[Records to use]

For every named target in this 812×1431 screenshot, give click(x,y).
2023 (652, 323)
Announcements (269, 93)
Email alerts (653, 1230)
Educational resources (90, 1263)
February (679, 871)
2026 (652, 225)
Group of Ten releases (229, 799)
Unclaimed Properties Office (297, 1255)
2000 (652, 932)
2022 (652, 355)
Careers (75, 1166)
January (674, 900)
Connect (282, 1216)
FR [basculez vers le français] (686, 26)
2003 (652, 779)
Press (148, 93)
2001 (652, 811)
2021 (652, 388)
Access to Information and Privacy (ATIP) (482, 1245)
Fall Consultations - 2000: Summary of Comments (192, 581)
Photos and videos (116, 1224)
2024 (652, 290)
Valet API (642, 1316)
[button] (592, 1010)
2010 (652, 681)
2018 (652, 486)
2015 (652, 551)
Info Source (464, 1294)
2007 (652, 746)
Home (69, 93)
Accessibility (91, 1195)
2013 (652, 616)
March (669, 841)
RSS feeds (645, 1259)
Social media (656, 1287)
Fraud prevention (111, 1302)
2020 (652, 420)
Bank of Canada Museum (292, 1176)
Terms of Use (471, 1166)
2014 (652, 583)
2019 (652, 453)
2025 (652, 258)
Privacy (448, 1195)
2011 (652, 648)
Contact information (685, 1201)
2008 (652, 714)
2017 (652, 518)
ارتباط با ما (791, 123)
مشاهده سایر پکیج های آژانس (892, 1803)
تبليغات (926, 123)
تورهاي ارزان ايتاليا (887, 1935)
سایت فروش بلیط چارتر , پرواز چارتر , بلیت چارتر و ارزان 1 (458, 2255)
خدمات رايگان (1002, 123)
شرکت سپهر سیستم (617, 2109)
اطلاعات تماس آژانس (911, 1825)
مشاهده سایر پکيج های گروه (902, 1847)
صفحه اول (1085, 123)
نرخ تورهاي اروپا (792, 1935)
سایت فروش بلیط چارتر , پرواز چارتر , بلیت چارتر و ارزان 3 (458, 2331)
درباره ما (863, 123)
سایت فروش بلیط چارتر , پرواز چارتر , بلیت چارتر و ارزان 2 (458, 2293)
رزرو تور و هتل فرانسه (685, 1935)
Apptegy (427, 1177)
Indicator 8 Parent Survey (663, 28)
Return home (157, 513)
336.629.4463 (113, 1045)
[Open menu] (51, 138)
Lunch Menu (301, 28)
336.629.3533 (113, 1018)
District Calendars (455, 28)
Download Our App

[/Records to use]

Exercise brief:
Reproduce, with no other lines, the one containing "تورهاي ارزان ايتاليا (887, 1935)" and all lines after it through the end of the data above.

Exercise output:
تورهاي ارزان ايتاليا (887, 1935)
سایت فروش بلیط چارتر , پرواز چارتر , بلیت چارتر و ارزان 1 (458, 2255)
خدمات رايگان (1002, 123)
شرکت سپهر سیستم (617, 2109)
اطلاعات تماس آژانس (911, 1825)
مشاهده سایر پکيج های گروه (902, 1847)
صفحه اول (1085, 123)
نرخ تورهاي اروپا (792, 1935)
سایت فروش بلیط چارتر , پرواز چارتر , بلیت چارتر و ارزان 3 (458, 2331)
درباره ما (863, 123)
سایت فروش بلیط چارتر , پرواز چارتر , بلیت چارتر و ارزان 2 (458, 2293)
رزرو تور و هتل فرانسه (685, 1935)
Apptegy (427, 1177)
Indicator 8 Parent Survey (663, 28)
Return home (157, 513)
336.629.4463 (113, 1045)
[Open menu] (51, 138)
Lunch Menu (301, 28)
336.629.3533 (113, 1018)
District Calendars (455, 28)
Download Our App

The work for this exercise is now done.